Downtown Berkeley's Berkeley Central building.
We don't know if you've heard the news yet, but housing prices are kind of a mess in San Francisco right now. We know, we were as shocked as you are to find out. And whether you blame the Ellis Act, greedy landlords, and oblivious techies or the NIMBYs, the Byzantine planning process, and the lack of incentives to build, it's clear no matter what side you're on that the situation is severely problematic. It's a mess—a $2,395 a month for 375 square foot studio apartment mess. And as special as we think we are in the City by the Bay, there's no reason we can't look to what other burgs are doing to find ways out of our own problems. In fact, we don't even have to look very far.
Because when it comes to housing, maybe it's time for San Francisco to be a little more like Berkeley. Yes really, the town with its own foreign policy could teach us a thing or two about development.
According to a review of the development projects by Berkeleyside, the Nuclear Free Zone across the Bay from us has more than 1,400 units of housing in the pipeline along an eight block area centered on Shattuck Avenue in Downtown Berkeley. That's in addition to 88,000 square feet of retail space that the projects are due to bring. And talk about transit-oriented development—all of them are within a stone's throw of the BART station.
So how'd they do it? There are a few key reasons.
Berkeley is not afraid of growing up: Seventeen stories. Sixteen stories. Twelve stories. Many of the new projects are tall. That's a departure from past zoning practice in downtown, where few of the older buildings are more than a few stories tall. (Remember the knock-down fight over the Gaia Building? That's nothing now.) Berkeley seems more willing these days to take advantage of the third dimension than San Francisco is.
On site affordable housing: Unlike the practice in city—where much of the affordable set-asides are done separately from new construction—the downtown Berkeley units mix market- and affordable-rate housing in the same structure. At least six of the projects highlighted by Berkeleyside include affordable or below-market-rate housing on-site, instead of paying into the city's affordable housing fund.
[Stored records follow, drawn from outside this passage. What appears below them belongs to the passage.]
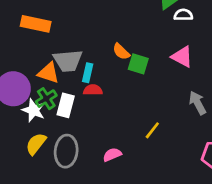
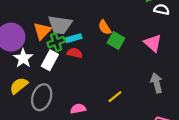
orange triangle: (49, 73) -> (42, 31), turned 42
cyan rectangle: (88, 73) -> (74, 38), turned 48
green cross: (46, 99) -> (56, 42), moved

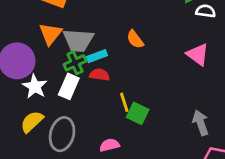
orange triangle: (42, 31) -> (50, 34), moved
green square: (116, 40) -> (138, 113), moved
gray arrow: (157, 83) -> (201, 123), moved
yellow line: (115, 97) -> (124, 102), moved, turned -64

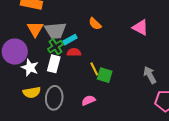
yellow semicircle: (32, 122) -> (32, 92), turned -138

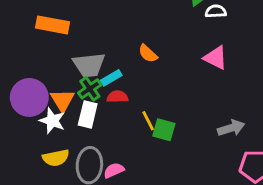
orange triangle: (35, 29) -> (62, 100), moved
gray arrow: (150, 75) -> (231, 128), turned 102
pink semicircle: (88, 100) -> (114, 170), moved

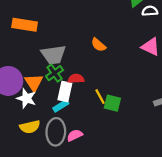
cyan rectangle: (111, 78) -> (61, 106), moved
white rectangle: (88, 114) -> (65, 91), moved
Incentivizing building: Last February, the city council voted to temporarily reduce development fees for buildings whose developers choose not to have on-site affordable housing. The city also passed a Downtown Plan that allowed for increased development—a plan that they've stuck with, instead of litigating individual projects at the ballot box.
Knowing where to build and where not to: Notice where the construction isn't. Nobody is putting up towers in the hills. But what better place to build than in downtown Berkeley? The university campus is right there. The BART station is in the middle of the area. It has a killer Walk Score. Plenty of shops and restaurants. Sound like any of our neighborhoods?
Now if they could just figure out how to put something up in that empty lot on Telegraph Avenue.